◆ Brief
Find and return every line of the data that contains the word "skies".

◆ Given data
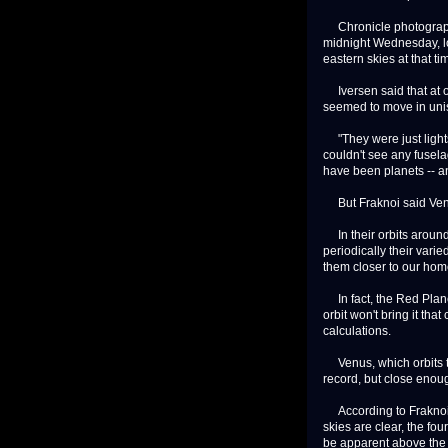
Chronicle photographe
midnight Wednesday, l
eastern skies at that ti
Iversen said that at on
seemed to move in uni
"They were just lights
couldn't see any fusela
have been planets -- a
But Fraknoi said Venus
In their orbits around 
periodically their vari
them closer to our hom
In fact, the Red Planet
orbit won't bring it th
calculations.
Venus, which orbits th
record, but close enou
According to Fraknoi, 
skies are clear, the fo
be apparent above the e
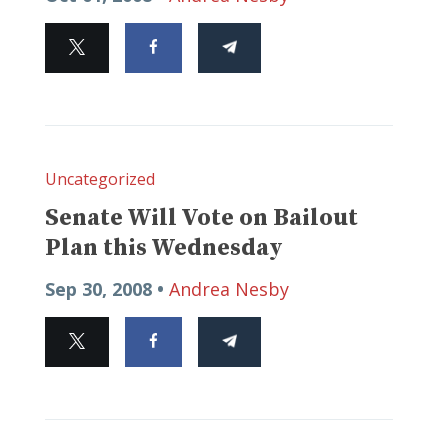
Uncategorized
Senate Will Vote on Bailout
Plan this Wednesday
Sep 30, 2008 •
Andrea Nesby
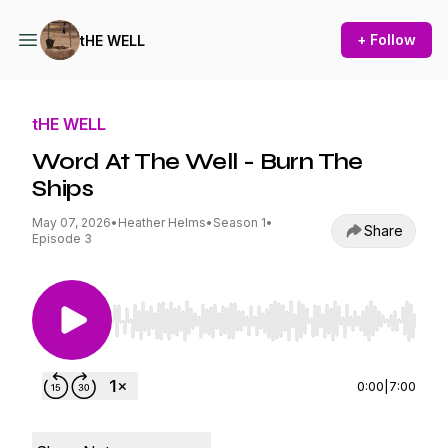
+ Follow
tHE WELL
tHE WELL
Word At The Well - Burn The
Ships
May 07, 2026
•
Heather Helms
•
Season 1
•
Share
Episode 3
Use Left/Right to seek, Home/End to jump to st
0:00
|
7:00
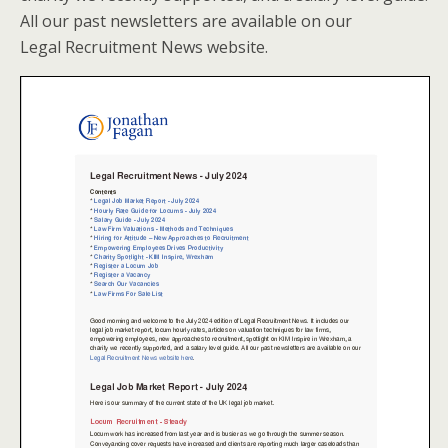
All our past newsletters are available on our
Legal Recruitment News website.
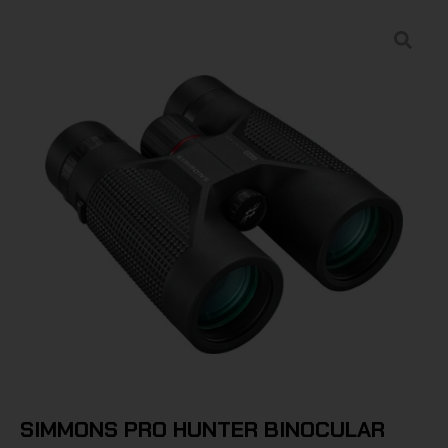
SIMMONS PRO HUNTER BINOCULAR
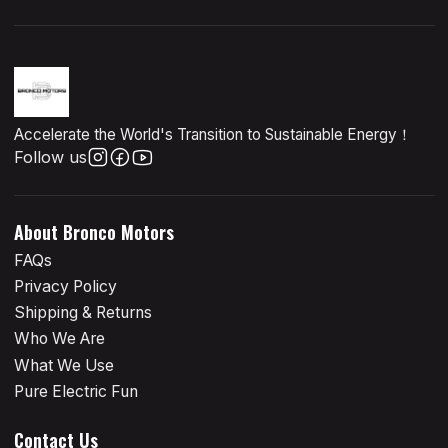
Accelerate the World's Transition to Sustainable Energy！
Follow us
About Bronco Motors
FAQs
Privacy Policy
Shipping & Returns
Who We Are
What We Use
Pure Electric Fun
Contact Us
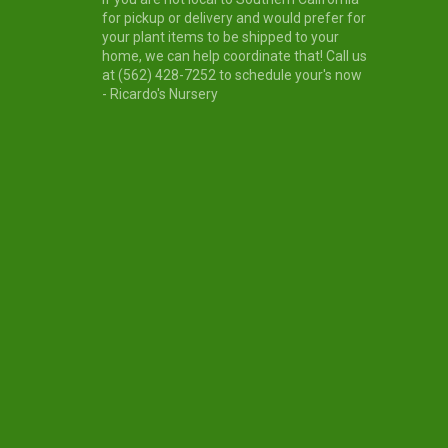
for pickup or delivery and would prefer for
your plant items to be shipped to your
home, we can help coordinate that! Call us
at (562) 428-7252 to schedule your's now
- Ricardo's Nursery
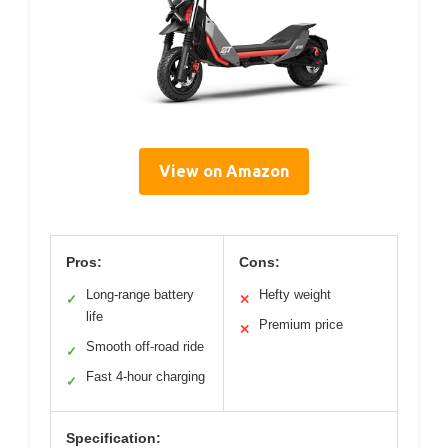
View on Amazon
Pros:
Cons:
Long-range battery
Hefty weight
✓
✕
life
Premium price
✕
Smooth off-road ride
✓
Fast 4-hour charging
✓
Specification:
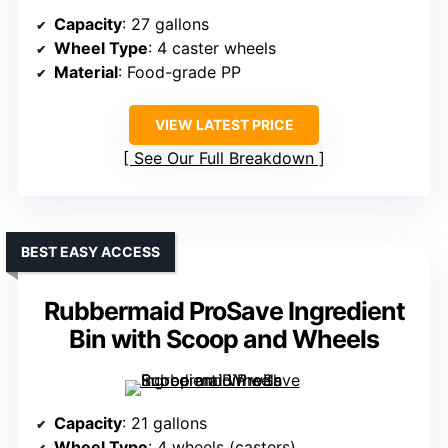
Capacity
: 27 gallons
Wheel Type
: 4 caster wheels
Material
: Food-grade PP
VIEW LATEST PRICE
See Our Full Breakdown
BEST EASY ACCESS
Rubbermaid ProSave Ingredient
Bin with Scoop and Wheels
Capacity
: 21 gallons
Wheel Type
: 4 wheels (casters)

◆ Reply to the exercise
eastern skies at that ti
skies are clear, the fo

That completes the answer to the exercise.